Nothing too tricky here. The work to parse the SensorEvent XML file is encapsulated in the SensorEvent object. The code that generates rows to insert into BigQuery is also in that object. These rows are simply dictionaries of key/value pairs for the column names and values we are inserting. These scripts need some more error handling and then I'll put them in git. We also need to bundle them up and build them into a docker image, but that will be work for another day.

Writing to PubSub from On-Prem

The code above writes to PubSub from a GCE instance.

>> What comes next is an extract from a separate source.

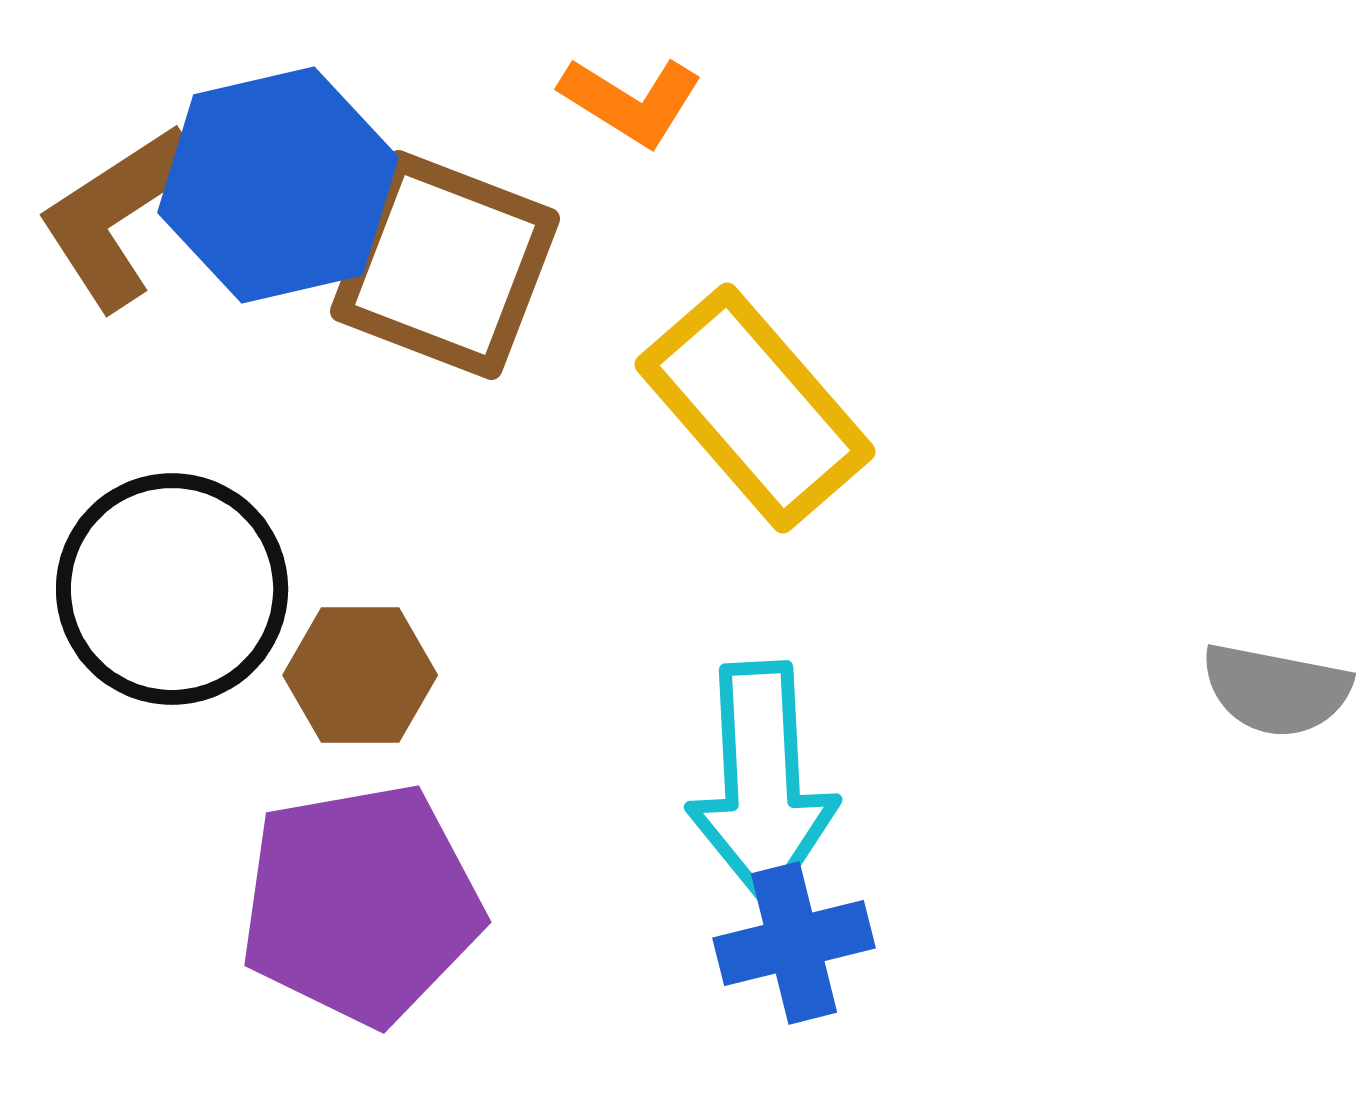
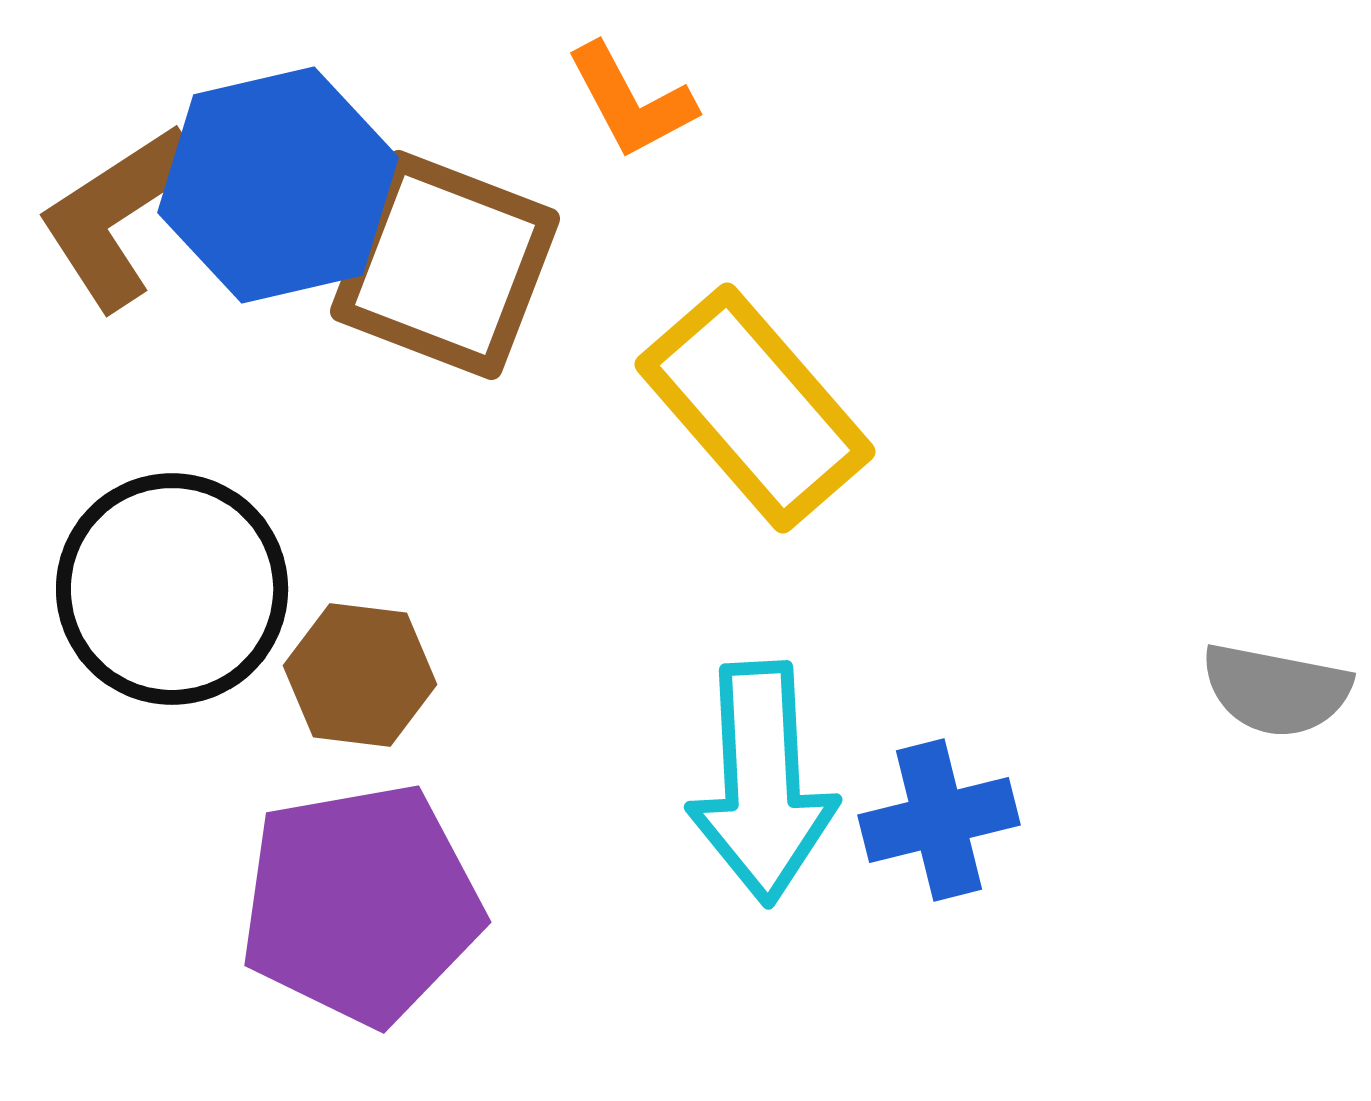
orange L-shape: rotated 30 degrees clockwise
brown hexagon: rotated 7 degrees clockwise
blue cross: moved 145 px right, 123 px up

If we want to test writing messages from on-prem (which is what the ESB team will have to do in order to publish to our GCP PubSub topic), we need to make a few small changes. First, we generate a service account and save it's token to a JSON file. This service account should have permission to publish to PubSub. Then we modify our Python code that instantiates the client to use this service account file:

publisher = pubsub_v1.PublisherClient.from_service_account_file("service-account-file.json")

You will also need to use the Proxy to connect to GCP. This can be set through an environmental variable. If you do it in Python (which is not recommended) it looks like this:

os.environ["https_proxy"] = "http://user:pass@proxy.domain.com:8888/"

Deploying as a Docker Container

WARNING: I can get this to work in the sandbox but not in our corporate project. For some reason, the default application credentials in the corporate project do not appear to have access to the BigQuery APIs.

I tried deploying this app as a docker container using the following Dockerfile:

File: Dockerfile

FROM python:3.7.2-slim-stretch
WORKDIR /usr/src/app
# Add files to the image, placing them in WORKDIR
COPY requirements.txt ./
# Install python packages
RUN set -x \
    && pip install --upgrade pip \
    && pip install --no-cache -r requirements.txt
COPY pubsub-to-bigquery.py ./
COPY seventyfive ./seventyfive
CMD python3 ./pubsub-to-bigquery.py

This uses the slim version of the python 3.7.2 image (as Marcus had recommended). Python dependencies are then loaded from the requirements.txt file which uses the version info of the dependencies we manually installed earlier:

File: requirements.txt

google-cloud-pubsub==0.39.1
google-cloud-bigquery==1.10.0
oauth2client==4.1.3

It then runs the "pubsub-to-bigquery.py" program.

I am able to build the image locally using:

docker build -t baler-sensor-pubsub:1.0-SNAPSHOT .
gcloud auth configure-docker
docker tag my-image:1.0-SNAPSHOT gcr.io/my-image:1.0-SNAPSHOT
docker push gcr.io/my-image:1.0-SNAPSHOT

I can then login to the GCE instance (which is using the container-optimized OS), download, and run this image with:

docker-credential-gcr configure-docker
docker pull gcr.io/my-image:1.0-SNAPSHOT
docker run --rm gcr.io/my-image:1.0-SNAPSHOT

However, I'm running into the following errors:

google.api_core.exceptions.Forbidden: 403 GET https://www.googleapis.com/bigquery/v2/projects/<project>/datasets/<dataset>/tables/<table>: Request had insufficient authentication scopes.

I was able to run this successfully in my sandbox project. It's the exact same docker image, but it fails in our corporate dev project. It looks like our GCE instance does not have the required access to the BigQuery APIs.